Punkte knapp verfehlt

Im ersten Heimspiel nach dem Aufstieg in die Quickline Handball League hätte Handball Stäfa beinahe die ersten Punkte eingefahren. Die ganze erste Halbzeit lagen die Gelbschwarzen gegen HSC Suhr Aarau mit bis zu fünf Toren in Front. Selbst eine Viertelstunde von Schluss war beim Stand von 21:21 noch jeglicher Ausgang möglich. Letztlich unterlagen die Seebuben den routinierten Aargauern jedoch 30:33.

Die Gäste waren nach der überraschenden 27:36-Auftaktniederlage sichtlich verunsichert gestartet, derweil die Stäfner in der Defensive mit der nötigen Aggressivität ihre physischen Nachteile kompensierten. Unterstützt von einem gut aufgelegten Luca Frei im Tor lagen die Aufsteiger nach zwölf Minuten 6:2 vorne. Mit viel Dynamik gingen die Stäfner in die Abschlüsse, während bei den Aargauern zu Beginn nur Nikos Sarlos zu überzeugen wusste. Die Torpremiere aus dem Rückraum gelang Raphael Rohr erst in der 18. Minute. Vier Zeigerumdrehungen später betrug die Differenz beim 12:7 sogar fünf Treffer.

Die Einwechslung von Goalie Carlos Caforio wurde zum Gamechanger. Der junge Spanier parierte sogleich einen Penalty von Mathias Müller. Bis zur Pause schmolz das Polster der Einheimischen auf einen Treffer zusammen.

Der Auftakt in die zweite Hälfte war wild. Innert 25 Sekunden fielen vier Tore. Francesco Ardielli zeichnete für das 19.17 in der 34. Minute verantwortlich, ehe die Stäfner den Faden verloren. Offensiv wollte während zehn Minuten nichts mehr zusammenpassen. Ein 19:21 war die Folge, ehe sich Han Völker ein Herz fasste und den Bann brach. Müller doppelte zum 21:21 nach. Doch der Schwung aus der ersten Hälfte war verpufft. Vier Gegentore in Folge brachen den Einheimischen das Genick.

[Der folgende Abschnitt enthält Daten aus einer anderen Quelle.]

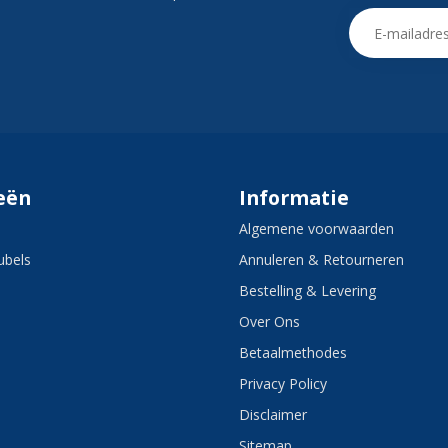
eën
Informatie
Algemene voorwaarden
bels
Annuleren & Retourneren
Bestelling & Levering
Over Ons
Betaalmethodes
Privacy Policy
Disclaimer
Sitemap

«Im Vergleich zum Auftakt gegen Pfadi haben wir uns gesteigert», konstatierte Francesco Ardielli. Der achtfache Torschütze ärgerte sich über den verpassten Punktgewinn. «Ein solcher wäre heute nicht gestohlen gewesen.» Und dabei mussten die Stäfner ohne ihren verletzten Denker und Lenker Moritz Bächtiger auskommen.

Bereits am Samstag geht es für den Aufsteiger weiter mit dem Auswärtsspiel gegen den RTV 1879 Basel.

QHL: Handball Stäfa – HSC Suhr Aarau 30:33 (15:14)

Frohberg. 631 Zuschauer. SR: Nasseri-Rad/Rottmeier. – Torfolge: 2:1, 6:2, 6:4, 10:5, 12:7 (22.), 12:10, 13:12, 15:13, 15:14; 17:14, 17:16, 19:17 (34.), 19:21 (44.), 21:21, 21:25, 22:28, 25:29, 25:31, 27:31, 30:33. – Strafen: 2-mal 2 Minuten gegen Stäfa, 5-mal 2 Minuten gegen Suhr Aarau. – Stäfa: Frei (7 Paraden)/Cachin (1); Herbst, Ardielli (8/2), Müller (8/1), Gianni Mores, Völker (3), Yamada (2), Ladan (2), Martis (4), Zeller, Rinderknecht (3), Zimmermann, Bertschinger, Steiner, Pietrus. – Suhr Aarau: Herceg (3 Paraden)/Caforio (7)/Marjanac; Sarlos (9/2), Köchli (2), Witczak (1), Knezevic (4), Ferraz (3), Maric (1), Läber, Stojanoski, Rohr (1), Bieri (5), Gnehm (2), Voelkin, Popovski (5). – Bemerkungen: Time-outs: Stäfa (26./13:11, 40./19:20); Suhr Aarau (17./9:5, 45./20:21). 22. Caforio hält Penalty von Müller (12:8). 41. Cachin hält Penalty von Sarlos (19:20). 42. Herceg hält Penalty von Ardielli (19:20).